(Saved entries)

= Beginning of Section =

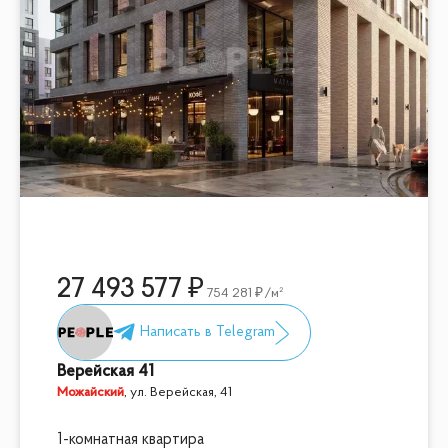
27 493 577
754 281
/м²
Верейская 41
Можайский
,
ул. Верейская, 41
1-комнатная квартира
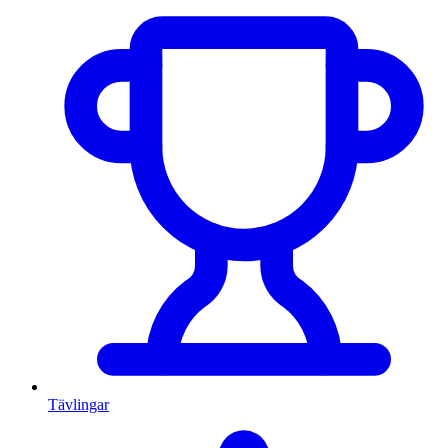
Tävlingar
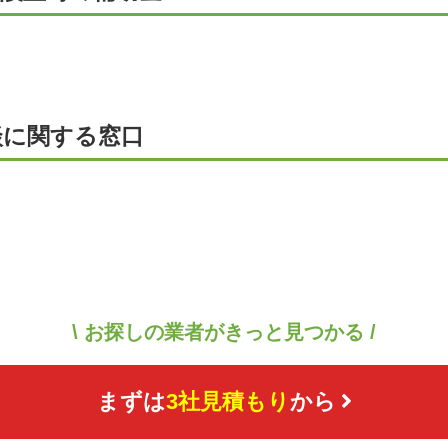
談に関する窓口
\ お探しの業者がきっと見つかる /
まずは
3社見積もり
から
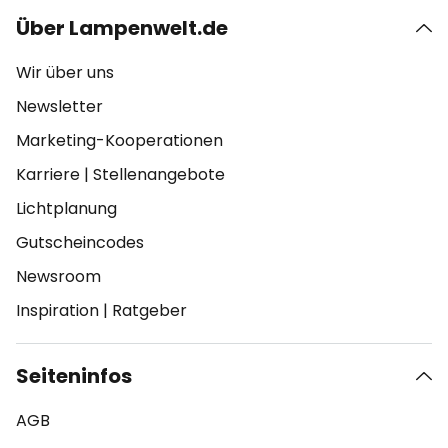
Über Lampenwelt.de
Wir über uns
Newsletter
Marketing-Kooperationen
Karriere
|
Stellenangebote
Lichtplanung
Gutscheincodes
Newsroom
Inspiration
|
Ratgeber
Seiteninfos
AGB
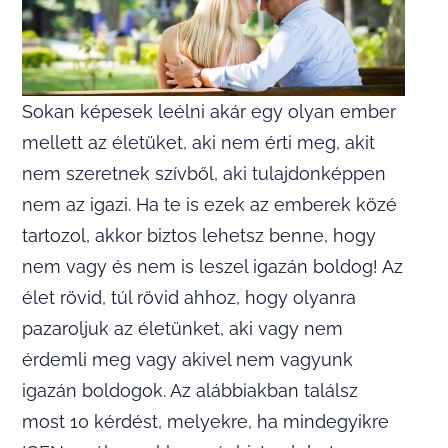
Sokan képesek leélni akár egy olyan ember
mellett az életüket, aki nem érti meg, akit
nem szeretnek szívből, aki tulajdonképpen
nem az igazi. Ha te is ezek az emberek közé
tartozol, akkor biztos lehetsz benne, hogy
nem vagy és nem is leszel igazán boldog! Az
élet rövid, túl rövid ahhoz, hogy olyanra
pazaroljuk az életünket, aki vagy nem
érdemli meg vagy akivel nem vagyunk
igazán boldogok. Az alábbiakban találsz
most 10 kérdést, melyekre, ha mindegyikre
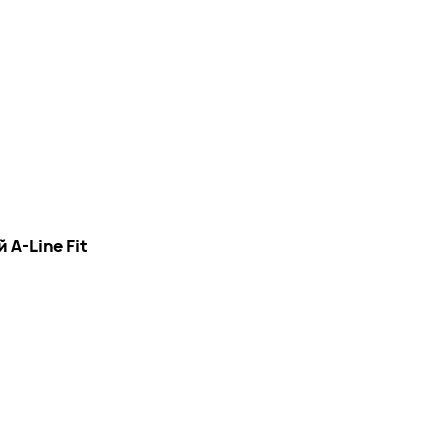
A-Line Fit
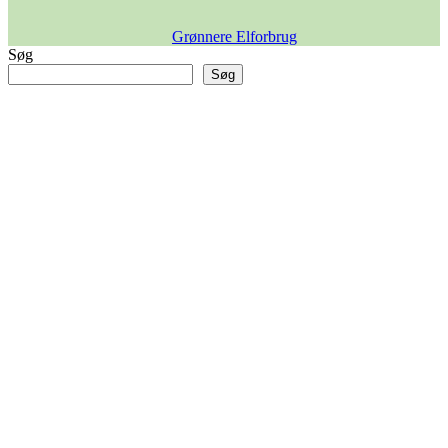
Grønnere Elforbrug
Søg
Søg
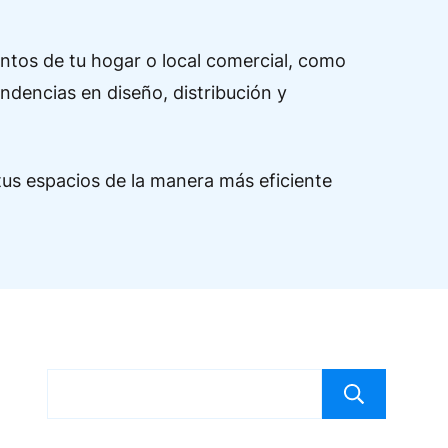
ntos de tu hogar o local comercial, como
endencias en diseño, distribución y
tus espacios de la manera más eficiente
Bus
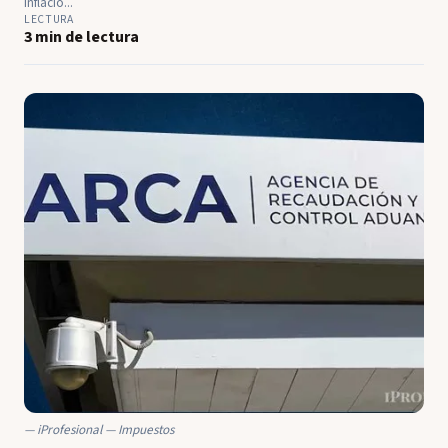
inflació...
LECTURA
3 min de lectura
iProfesional — Impuestos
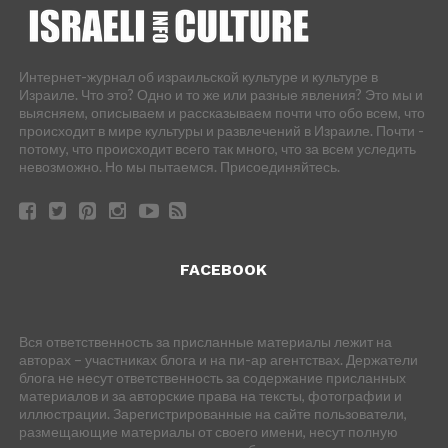
Интернет-журнал об израильской культуре и культуре в
Израиле. Что это? Одно и то же или разные явления? Это мы и
выясняем, описываем и рассказываем почти что обо всем, что
происходит в мире культуры и развлечений в Израиле. Почти -
потому, что происходит всего так много, что за всем уследить
невозможно. Но мы пытаемся. Присоединяйтесь.
FACEBOOK
Вся ответственность за присланные материалы лежит на
авторах – участниках блога и на пи-ар агентствах. Держатели
блога не несут ответственность за содержание присланных
материалов и за авторские права на тексты, фотографии и
иллюстрации. Зарегистрированные на сайте пользователи,
размещающие материалы от своего имени, несут полную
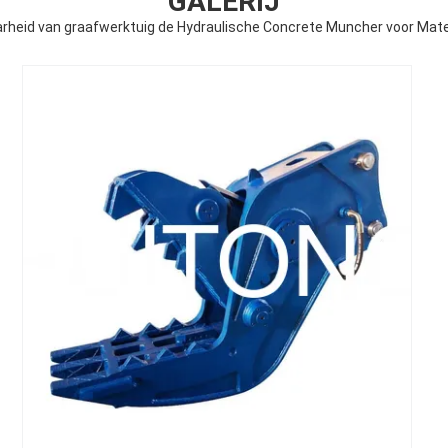
GALERIJ
heid van graafwerktuig de Hydraulische Concrete Muncher voor Mate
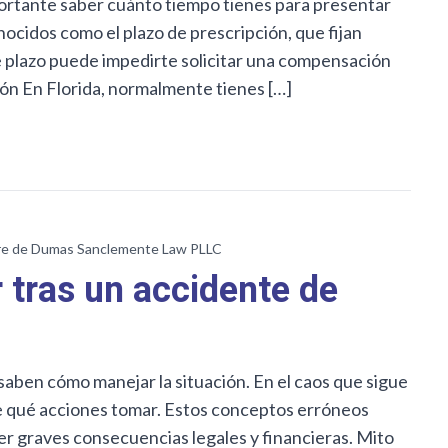
portante saber cuánto tiempo tienes para presentar
nocidos como el plazo de prescripción, que fijan
te plazo puede impedirte solicitar una compensación
ión En Florida, normalmente tienes […]
e de Dumas Sanclemente Law PLLC
 tras un accidente de
aben cómo manejar la situación. En el caos que sigue
bre qué acciones tomar. Estos conceptos erróneos
er graves consecuencias legales y financieras. Mito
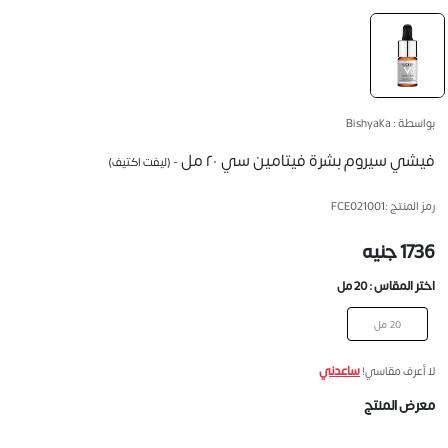
بواسطة : Bishyaka
فيشي سيروم بشرة فيتامين سي ٢٠ مل
- (ليفت اكتيف)
رمز المنتج :
FCE021001
1736 جنيه
اختر المقاس :
20 مل
20 مل
ساعدني
لا أعرف مقاسي!
معرض المنتج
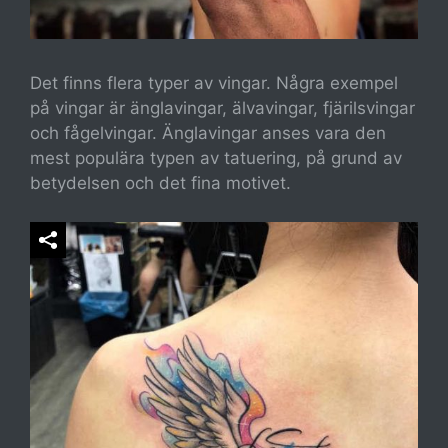
Det finns flera typer av vingar. Några exempel
på vingar är änglavingar, älvavingar, fjärilsvingar
och fågelvingar. Änglavingar anses vara den
mest populära typen av tatuering, på grund av
betydelsen och det fina motivet.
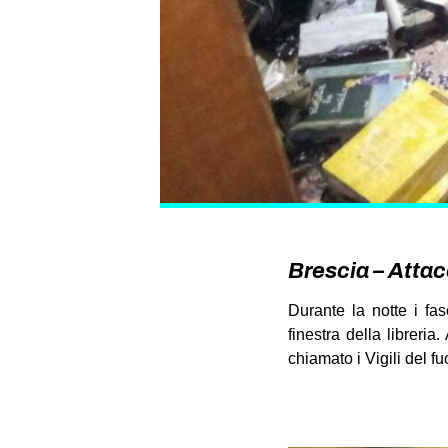
Brescia – Attac
Durante la notte i fa
finestra della libreri
chiamato i Vigili del fu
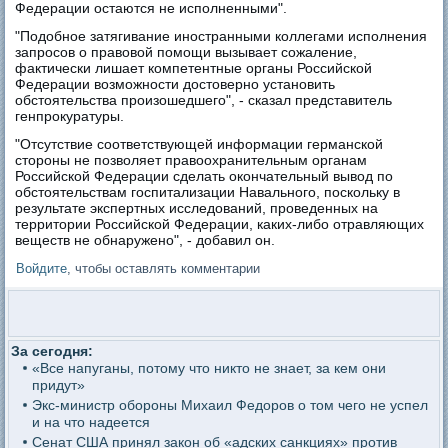
Федерации остаются не исполненными".
"Подобное затягивание иностранными коллегами исполнения
запросов о правовой помощи вызывает сожаление,
фактически лишает компетентные органы Российской
Федерации возможности достоверно установить
обстоятельства произошедшего", - сказал представитель
генпрокуратуры.
"Отсутствие соответствующей информации германской
стороны не позволяет правоохранительным органам
Российской Федерации сделать окончательный вывод по
обстоятельствам госпитализации Навального, поскольку в
результате экспертных исследований, проведенных на
территории Российской Федерации, каких-либо отравляющих
веществ не обнаружено", - добавил он.
Войдите
, чтобы оставлять комментарии
За сегодня:
«Все напуганы, потому что никто не знает, за кем они
придут»
Экс-министр обороны Михаил Федоров о том чего не успел
и на что надеется
Сенат США принял закон об «адских санкциях» против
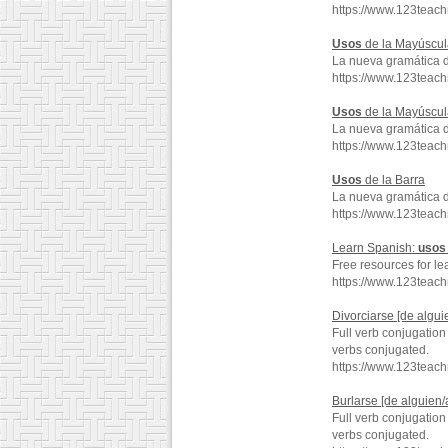
https://www.123tea
Usos
de la Mayúscul
La nueva gramática 
https://www.123teac
Usos
de la Mayúscul
La nueva gramática 
https://www.123tea
Usos
de la Barra
La nueva gramática 
https://www.123teac
Learn Spanish:
usos
Free resources for le
https://www.123teac
Divorciarse [de algu
Full verb conjugation
verbs conjugated.
https://www.123teac
Burlarse [de alguien
Full verb conjugation
verbs conjugated.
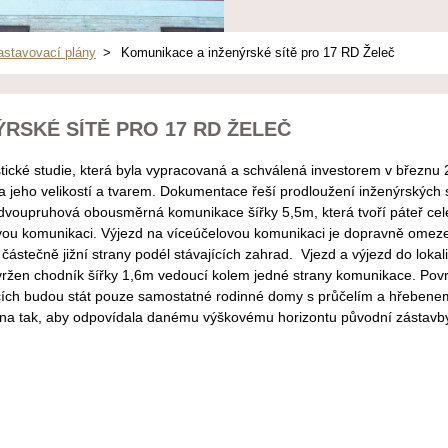
astavovací plány
>
Komunikace a inženýrské sítě pro 17 RD Želeč
RSKÉ SÍTĚ PRO 17 RD ŽELEČ
tické studie, která byla vypracovaná a schválená investorem v březnu 
a jeho velikostí a tvarem. Dokumentace řeší prodloužení inženýrských
voupruhová obousměrná komunikace šířky 5,5m, která tvoří páteř cel
vou komunikaci. Výjezd na víceúčelovou komunikaci je dopravně omez
ástečně jižní strany podél stávajících zahrad. Vjezd a výjezd do lokali
navržen chodník šířky 1,6m vedoucí kolem jedné strany komunikace. Po
ích budou stát pouze samostatné rodinné domy s průčelím a hřebene
na tak, aby odpovídala danému výškovému horizontu původní zástavby ob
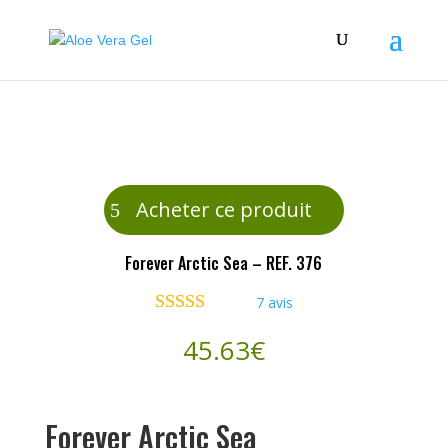
Acheter ce produit
Forever Arctic Sea – REF. 376
7
avis
Noté
4.86
45.63
€
sur 5 basé
sur
notations
client
Forever Arctic Sea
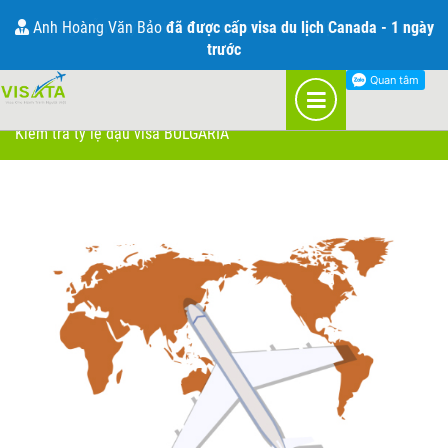
KIỂM TRA TỶ LỆ ĐẬU VISA
Anh Hoàng Văn Bảo
đã được cấp visa du lịch Canada - 1 ngày
trước
Visa Du lịch BULGARIA
>
Kiểm tra tỷ lệ đậu visa BULGARIA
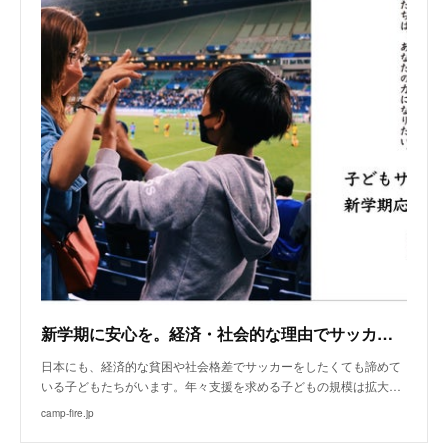
新学期に安心を。経済・社会的な理由でサッカーを諦める子どもたちをみんなで支える。
日本にも、経済的な貧困や社会格差でサッカーをしたくても諦めて
いる子どもたちがいます。年々支援を求める子どもの規模は拡大…
camp-fire.jp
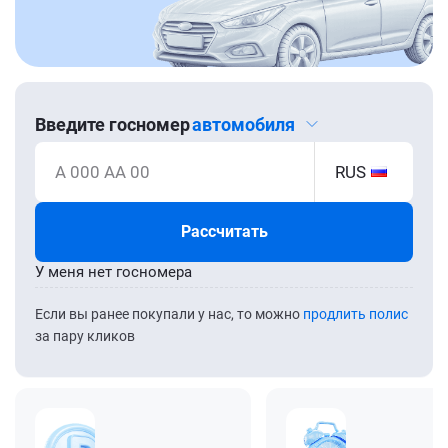
Введите госномер
автомобиля
А 000 АА 00
RUS
Рассчитать
У меня нет госномера
Если вы ранее покупали у нас, то можно
продлить полис
за пару кликов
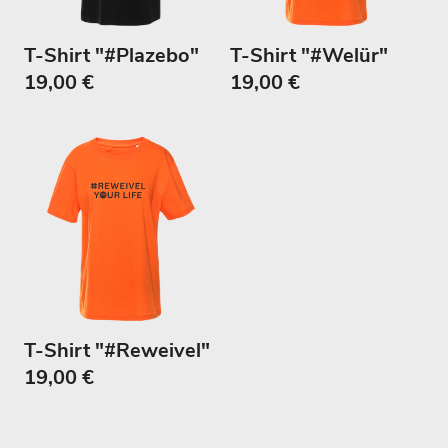
T-Shirt "#Plazebo"
T-Shirt "#Welür"
19,00 €
19,00 €
T-Shirt "#Reweivel"
19,00 €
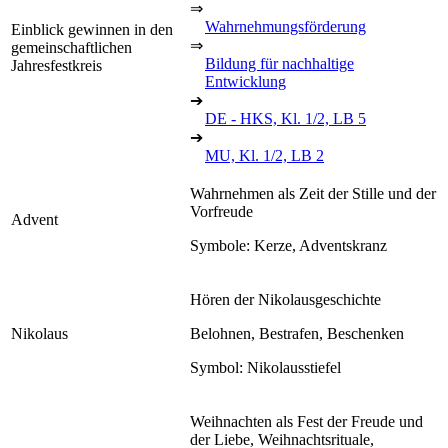
⇒
Wahrnehmungsförderung
Einblick gewinnen in den
⇒
gemeinschaftlichen
Bildung für nachhaltige
Jahresfestkreis
Entwicklung
➔
DE - HKS, Kl. 1/2, LB 5
➔
MU, Kl. 1/2, LB 2
Wahrnehmen als Zeit der Stille und der
Vorfreude
Advent
Symbole: Kerze, Adventskranz
Hören der Nikolausgeschichte
Nikolaus
Belohnen, Bestrafen, Beschenken
Symbol: Nikolausstiefel
Weihnachten als Fest der Freude und
der Liebe, Weihnachtsrituale,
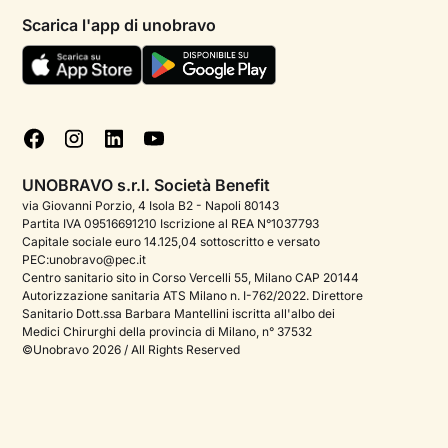
Psicologi per aree di intervento
Scarica l'app di unobravo
Termini e condizioni
Aiuto urgente
Informativa Privacy
FAQ
Dichiarazione di Accessibilità
Blog
Cookie policy
Test psicologici
Gestisci cookie
UNOBRAVO s.r.l. Società Benefit
Podcast di psicologia
via Giovanni Porzio, 4 Isola B2 - Napoli 80143
Partita IVA 09516691210 Iscrizione al REA N°1037793
Corporate
Capitale sociale euro 14.125,04 sottoscritto e versato
PEC:unobravo@pec.it
Psicologo italiano all'estero
Centro sanitario sito in Corso Vercelli 55, Milano CAP 20144
Autorizzazione sanitaria ATS Milano n. I-762/2022. Direttore
Approfondimenti sulla salute mentale
Sanitario Dott.ssa Barbara Mantellini iscritta all'albo dei
Medici Chirurghi della provincia di Milano, n° 37532
Sala stampa
©Unobravo 2026 / All Rights Reserved
Bandi e premi
Posizioni aperte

= End of Section =

Aim of the task: The lines to be transcribed are those from the first line of the data above through the line holding "Вся ответственность за", inclusive; copy them exactly and only, leaving out the pictures.

Solution for this exercise:
27 493 577
754 281
/м²
Верейская 41
Можайский
,
ул. Верейская, 41
1-комнатная квартира
Tävlingar
談に関する窓口
\ お探しの業者がきっと見つかる /
まずは
3社見積もり
から
Über Lampenwelt.de
Wir über uns
Newsletter
Marketing-Kooperationen
Karriere
|
Stellenangebote
Lichtplanung
Gutscheincodes
Newsroom
Inspiration
|
Ratgeber
Seiteninfos
AGB
Sokan képesek leélni akár egy olyan ember
mellett az életüket, aki nem érti meg, akit
nem szeretnek szívből, aki tulajdonképpen
nem az igazi. Ha te is ezek az emberek közé
tartozol, akkor biztos lehetsz benne, hogy
nem vagy és nem is leszel igazán boldog! Az
élet rövid, túl rövid ahhoz, hogy olyanra
pazaroljuk az életünket, aki vagy nem
érdemli meg vagy akivel nem vagyunk
igazán boldogok. Az alábbiakban találsz
most 10 kérdést, melyekre, ha mindegyikre
A-Line Fit
Grønnere Elforbrug
Søg
Søg
ntos de tu hogar o local comercial, como
endencias en diseño, distribución y
tus espacios de la manera más eficiente
Bus
inflació...
LECTURA
3 min de lectura
iProfesional — Impuestos
Интернет-журнал об израильской культуре и культуре в
Израиле. Что это? Одно и то же или разные явления? Это мы и
выясняем, описываем и рассказываем почти что обо всем, что
происходит в мире культуры и развлечений в Израиле. Почти -
потому, что происходит всего так много, что за всем уследить
невозможно. Но мы пытаемся. Присоединяйтесь.
FACEBOOK
Вся ответственность за присланные материалы лежит на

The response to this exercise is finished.